More than 350 Jewish teens and young adult leaders from the former Soviet Union will celebrate their role in strengthening Jewish life at the American Jewish Joint Distribution Committee’s Active Jewish Teens (AJT) Conference in Kharkov, Ukraine from November 16-19. The gathering, created and run with the AJT teens, will include participants from JDC and BBYO networks in Ukraine, Russia, Belarus, Georgia, Moldova, Kazakhstan, Latvia, Estonia, and Israel. And for the first time, American teens active in BBYO, the Jewish teen movement, will also join as part of JDC and BBYO’s global partnership focused on building a worldwide movement of Jewish young people.

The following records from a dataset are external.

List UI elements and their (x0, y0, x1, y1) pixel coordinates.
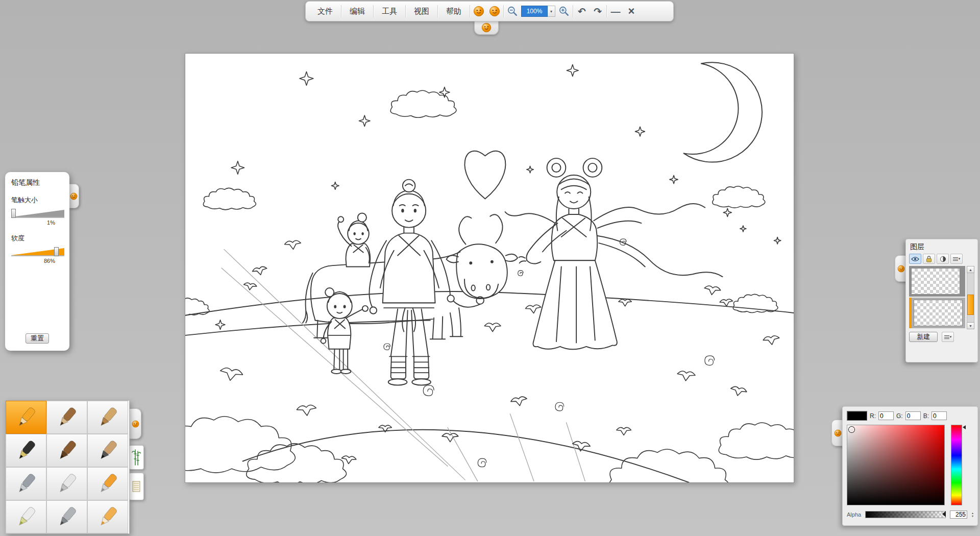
quill-pen-icon (55, 505, 79, 529)
undo-icon: ↶ (578, 7, 586, 16)
brush-size-label: 笔触大小 (11, 196, 63, 205)
bamboo-tool-button[interactable] (129, 445, 144, 470)
tool-palette-handle[interactable] (130, 408, 141, 439)
zoom-out-button[interactable] (505, 4, 520, 19)
scroll-up-button[interactable]: ▲ (967, 266, 974, 273)
redo-button[interactable]: ↷ (591, 4, 605, 19)
chevron-down-icon: ▾ (950, 335, 952, 339)
color-panel: R: G: B: Alpha ▴ ▾ (842, 406, 978, 526)
tool-airbrush[interactable] (6, 467, 46, 500)
tool-ink-brush[interactable] (87, 434, 128, 467)
minimize-icon: — (611, 7, 621, 16)
alpha-input[interactable] (950, 510, 967, 519)
layer-row-2[interactable] (909, 298, 965, 328)
artwork-weaver-girl (505, 158, 723, 349)
close-button[interactable]: × (624, 4, 639, 19)
tool-crayon[interactable] (87, 500, 128, 533)
top-toolbar: 文件 编辑 工具 视图 帮助 ▾ ↶ ↷ — (305, 1, 674, 21)
artwork-moon (684, 62, 762, 162)
artwork-child-standing (321, 288, 368, 374)
menu-edit[interactable]: 编辑 (343, 2, 372, 21)
alpha-spinner[interactable]: ▴ ▾ (972, 511, 973, 518)
mascot-ball-icon (132, 420, 139, 428)
mascot-ball-icon (473, 6, 484, 17)
menu-view[interactable]: 视图 (407, 2, 436, 21)
paper-texture-button[interactable] (129, 473, 144, 500)
tool-palette-knife[interactable] (46, 467, 87, 500)
hue-marker[interactable] (963, 425, 966, 429)
brush-size-track (11, 210, 64, 217)
mascot-button-2[interactable] (487, 4, 502, 19)
blue-input[interactable] (932, 411, 947, 420)
layer-options-button[interactable]: ▾ (950, 254, 963, 264)
layers-menu-button[interactable]: ▾ (942, 332, 954, 342)
zoom-level-input[interactable] (521, 6, 548, 17)
softness-slider[interactable] (11, 247, 64, 256)
new-layer-button[interactable]: 新建 (909, 332, 938, 342)
saturation-value-field[interactable] (847, 425, 945, 505)
toolbar-separator (437, 5, 438, 17)
mascot-ball-icon (834, 429, 842, 437)
close-icon: × (628, 6, 635, 17)
drawing-canvas[interactable] (185, 53, 794, 483)
tool-paint-roller[interactable] (87, 467, 128, 500)
current-color-swatch[interactable] (847, 411, 867, 421)
red-input[interactable] (878, 411, 894, 420)
contrast-icon (940, 256, 946, 262)
scroll-down-button[interactable]: ▼ (967, 322, 974, 329)
tool-wood-pen[interactable] (87, 401, 128, 434)
toolbar-separator (470, 5, 470, 17)
alpha-label: Alpha (847, 511, 861, 518)
reset-button[interactable]: 重置 (26, 333, 49, 344)
green-input[interactable] (905, 411, 921, 420)
softness-value: 86% (11, 258, 63, 264)
tool-sketch-pencil[interactable] (46, 401, 87, 434)
pencil-panel-title: 铅笔属性 (11, 178, 63, 187)
layer-row-1[interactable] (909, 266, 965, 297)
menu-help[interactable]: 帮助 (439, 2, 468, 21)
brush-size-value: 1% (11, 220, 63, 226)
red-label: R: (870, 412, 876, 420)
tool-fountain-pen[interactable] (6, 434, 46, 467)
zoom-dropdown-button[interactable]: ▾ (548, 6, 555, 17)
layers-scrollbar[interactable]: ▲ ▼ (967, 266, 974, 329)
paint-roller-icon (95, 472, 120, 496)
layer-blend-button[interactable] (937, 254, 949, 264)
tool-pencil[interactable] (6, 401, 46, 434)
brush-size-handle[interactable] (11, 209, 16, 218)
alpha-slider[interactable] (865, 511, 946, 518)
artwork-cowherd (369, 180, 454, 385)
toolbar-separator (606, 5, 607, 17)
layer-1-thumbnail (911, 268, 960, 295)
scrollbar-thumb[interactable] (967, 295, 974, 315)
color-picker-cursor[interactable] (849, 427, 854, 432)
color-panel-handle[interactable] (831, 420, 843, 446)
minimize-button[interactable]: — (608, 4, 623, 19)
softness-handle[interactable] (54, 247, 59, 256)
alpha-marker[interactable] (942, 511, 946, 517)
tool-paint-tube[interactable] (6, 500, 46, 533)
zoom-in-button[interactable] (557, 4, 571, 19)
menu-tools[interactable]: 工具 (375, 2, 404, 21)
chevron-down-icon: ▾ (959, 257, 961, 261)
artwork-child-on-ox (338, 213, 370, 267)
mascot-button-1[interactable] (472, 4, 486, 19)
brush-size-slider[interactable] (11, 209, 64, 218)
toolbar-separator (405, 5, 406, 17)
softness-label: 软度 (11, 234, 63, 243)
layer-lock-button[interactable] (923, 254, 935, 264)
hue-slider[interactable] (951, 425, 962, 505)
toolbar-collapse-handle[interactable] (474, 21, 499, 35)
scrollbar-track[interactable] (967, 273, 974, 322)
scroll-down-icon: ▼ (969, 324, 972, 328)
pencil-panel-handle[interactable] (69, 184, 79, 208)
tool-quill-pen[interactable] (46, 500, 87, 533)
menu-file[interactable]: 文件 (311, 2, 339, 21)
tool-paint-brush[interactable] (46, 434, 87, 467)
toolbar-separator (373, 5, 374, 17)
mascot-ball-icon (897, 265, 905, 273)
layer-visibility-button[interactable] (909, 254, 921, 264)
undo-button[interactable]: ↶ (575, 4, 589, 19)
layers-panel-handle[interactable] (895, 255, 906, 282)
mascot-ball-icon (489, 6, 500, 17)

“It’s nothing short of miraculous that in just one generation since the fall of Communism, these teens are proudly exploring and embracing their Jewish identity and building new avenues for Jewish life through innovative projects, volunteerism, and meaningful leadership roles,” said JDC CEO David Schizer. “We can be quite proud of the role we have played in making this dream — of impassioned young Jews dedicated to Jewish community and the wider Jewish world — a reality, and to have partners like BBYO to support the robust engagement of local teens from Ukraine to Latvia.”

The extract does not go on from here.